EU: a populist regeneration?
Barabara Polin | 11 Sep 2018
Why the meeting Salvini-Orbán is significant for the next EU elections?
One century later the collapse of the Austrian Empire, Italy and Hungary seem to have found a new, common enemy. It has an international pattern, strict rules to be adopted, and it pursues the priority of a common good, while respecting but not celebrating national priorities. It is the European Union that is not threatened by any foreign military, but has fiercest enemies within its borders.
On the 28th of August, in Milan, the political meeting between Matteo Salvini, the Italian interior minister and leader of the right-wing party League, and Viktor Orbán, the Hungarian PM, was an opportunity for the two leaders to express their common views on migration management that can be summarised in the physical and legal blockage of asylum seekers. “There are two fields at the moment in Europe”, Orbán said, “One is led by Macron, who is supporting migration. The other one is supported by countries who want to protect their borders. Hungary and Italy belong to the latter”.
The convergence between the third largest EU State and a prominent member of the Visegrad Group was felt as prophecy about the outcome of the next EU Parliament elections that will be held in May 2019. The shivers in Brussels were not provoked only by the joint proposals about immigration, that will for sure turn out to be the most prominent topic of the political campaign, but also by the overall scenario of EU institutions taken by the populist forces, like the Italian League and the Hungarian Fidesz, whose alliance was defined as a premise to a historical turning point on continental level.
The EU Parliament, the only European institution renovated by direct democratic vote, is playing a growing role in the internal decision making process: a solid minority obtained by populist and nationalist parties could be enough powerful to scatter the current balance between conservative and progressive forces, the same fronts that are facing a progressive weakening in their respective home countries. Emmanuel Macron himself, attacked by the two leaders on the 28th August, is not from the traditional political groups still represented in the EU: he proposes his leadership as an alternative to Orbán and Salvini, but he does not belong the previous political scheme.
Apart from Macron, on a European level there is significant trend that has to be rapidly understood before the Parliament elections: the nationalist forces declare the people, the Volk, to be before and higher than the institutions, a key driver that makes them rising in the polls. Generally, they claim the Volk to be exploited by international organisations, whose hidden lobbies found allies in the national institutions, until they rose to power and revealed the structural subjugation to foreign interests. The original scapegoat, external to the society, tends to be identified with the EU, or better, the current EU, that imposed itself as an illegitimate source of authority and trampled on the national interests. The call to the people has proved to be an attractive alternative to the European goal of building a community, a Gemeinschaft, supported by a common heritage and shared values. As a matter of fact, the financial crisis of 2008-2009 mined the idea of a prosperous Europe able to ensure wealth and wellness even to its lowest social strata, and the migration crisis weakened the support for a closer integration.

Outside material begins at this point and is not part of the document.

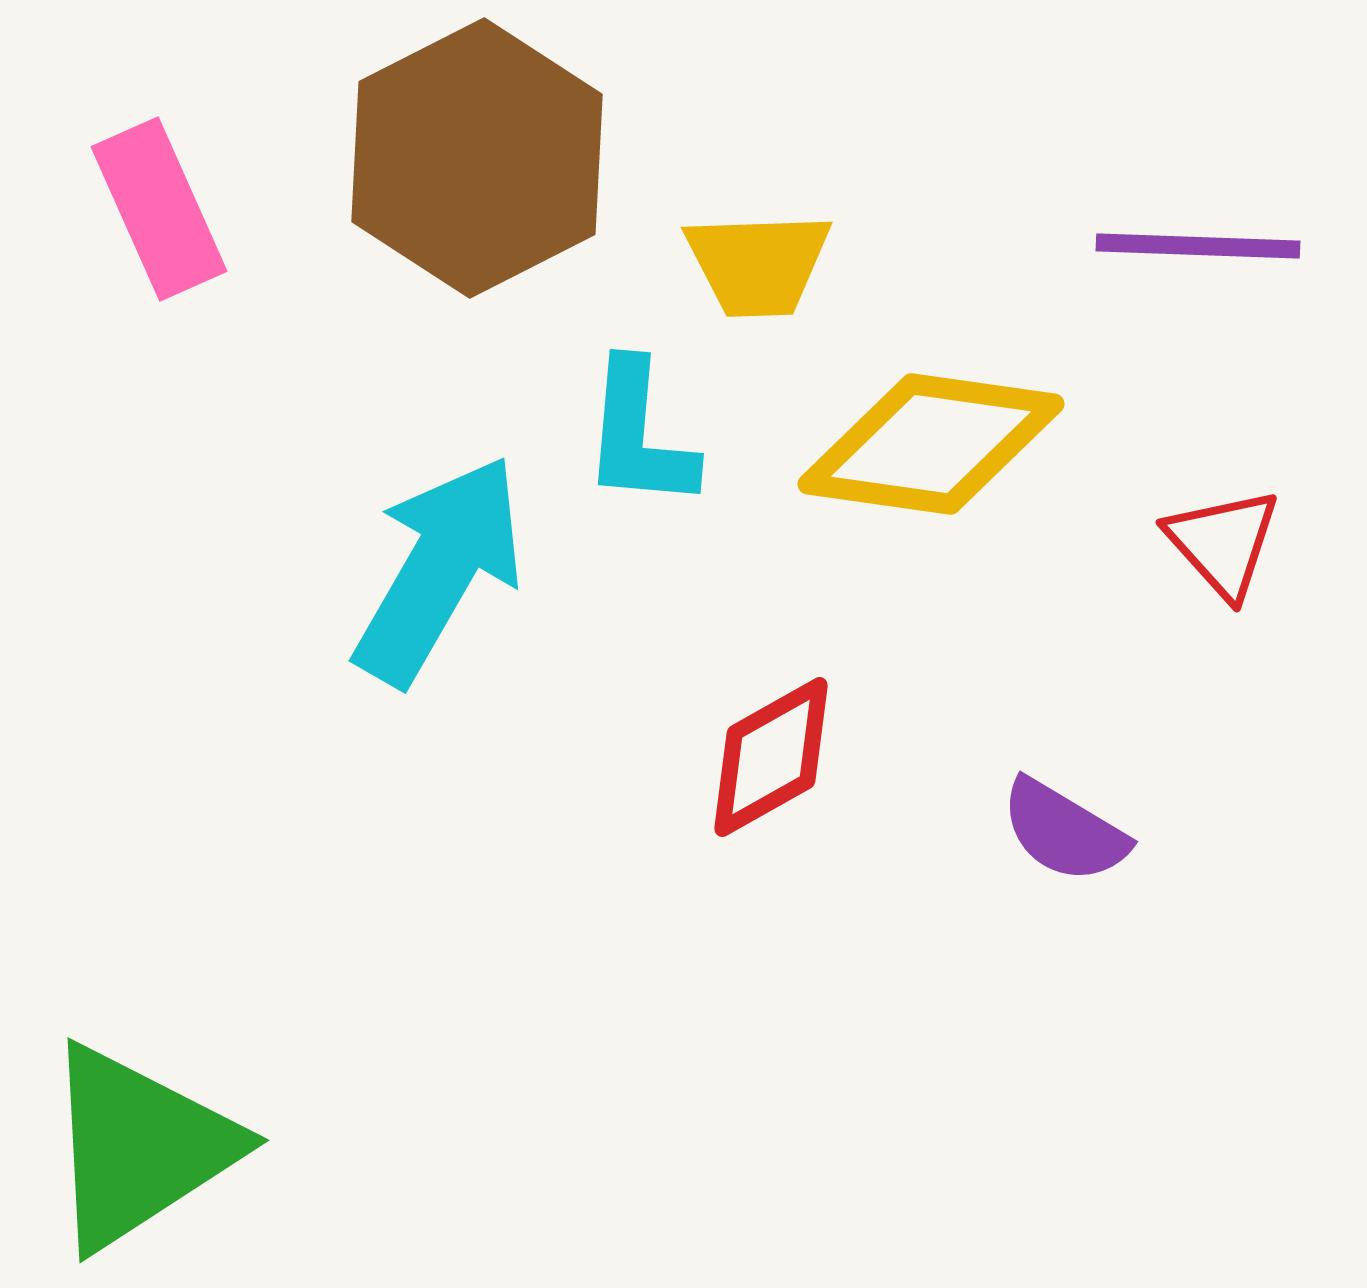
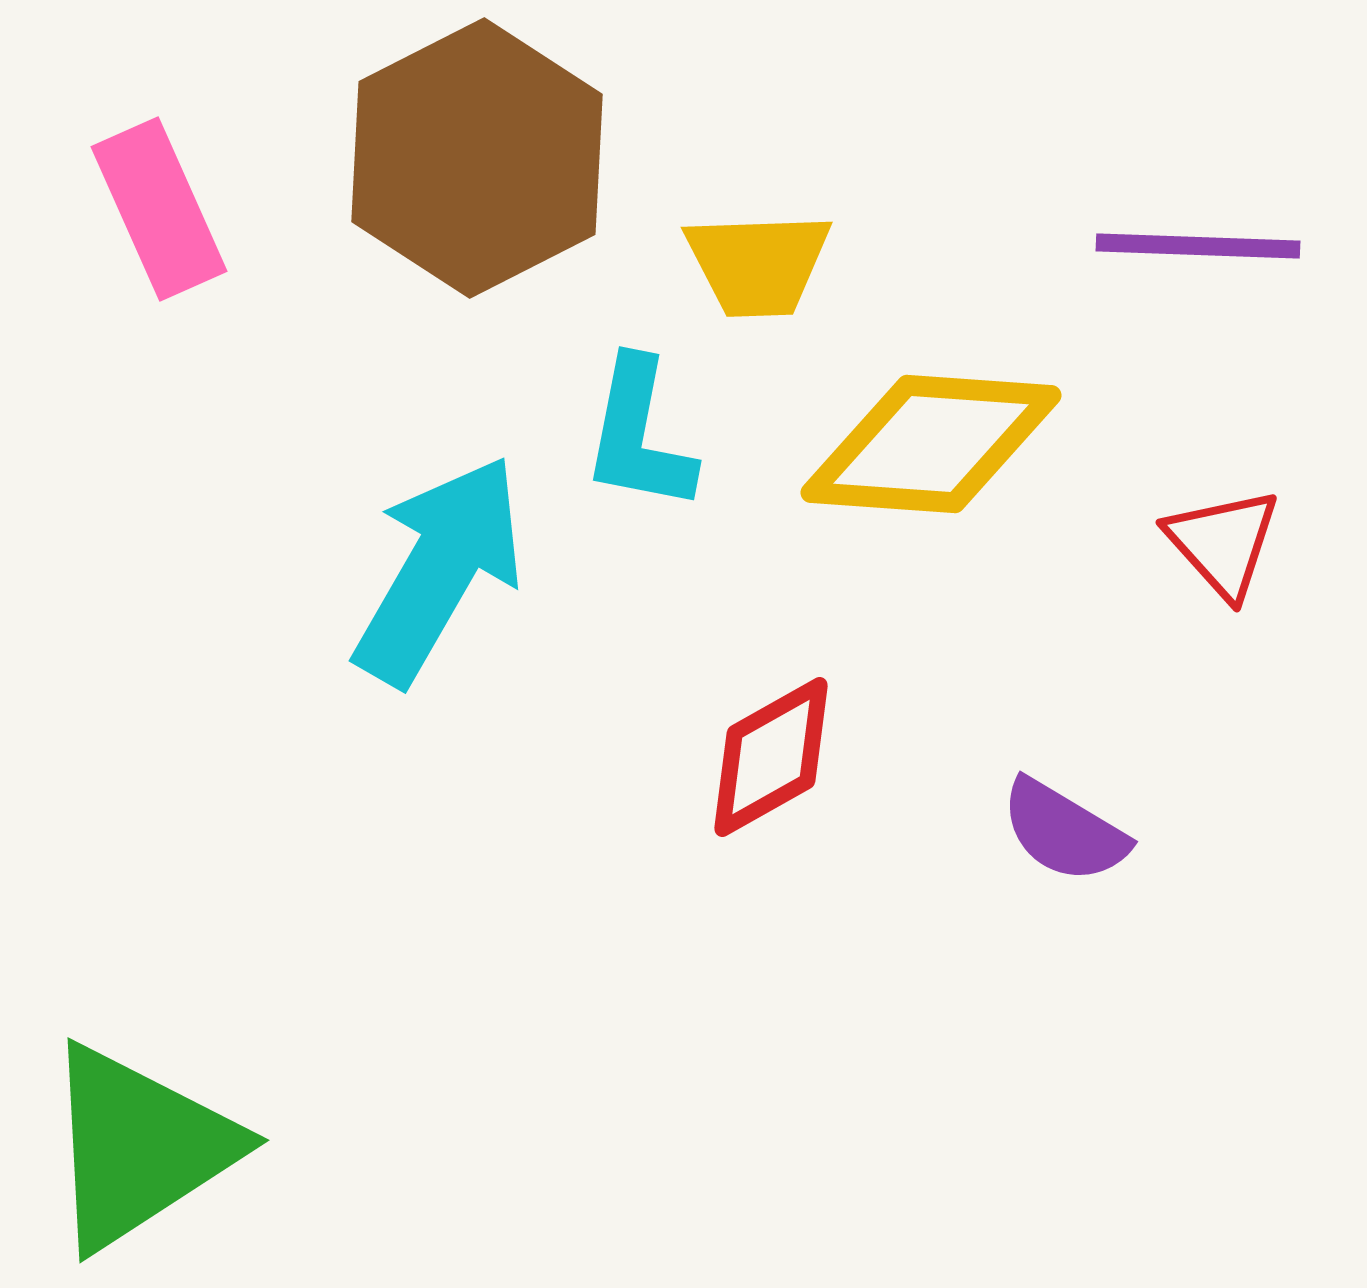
cyan L-shape: rotated 6 degrees clockwise
yellow diamond: rotated 4 degrees counterclockwise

However, the European Union still means common market, and, what’s more important, common funds to undergird the social and economic development of its member States. It is not something easy to repeal, in a historical period when the national debt continuously increases and the services of the welfare state are increasingly expensive. Salvini, like Orbán, is aware that the proposal of eventual Italexit or Hungexit would be unsuccessful: if the EU is blocked by populists, it is also true that their governments cannot survive very long without any kind of international support. Russian economy is still too weak, and Beijing is known to be enormously careful in taking unmeasured risks.
Thus, the easier step for Salvini, Orbán, and all the Euro-sceptic parties, is acquiring a sufficient political capital to reform the EU according to an inter-governmental approach, limiting its supranational competences. The following question is if populists, after having destroyed decades of international cooperation, would be able to build a working, institutionalised machine that reaches the goals of every, national Volk.
Congratulations for the blog Barbara! Populism is what radicalizes people’s views with very simple messages. Slogans as “Make America Great Again” is a good example of it; when populism and exclusive patriotism are combined, society tend to absorb grandiloquent ideas without asking their politicians how they would achieve those goals.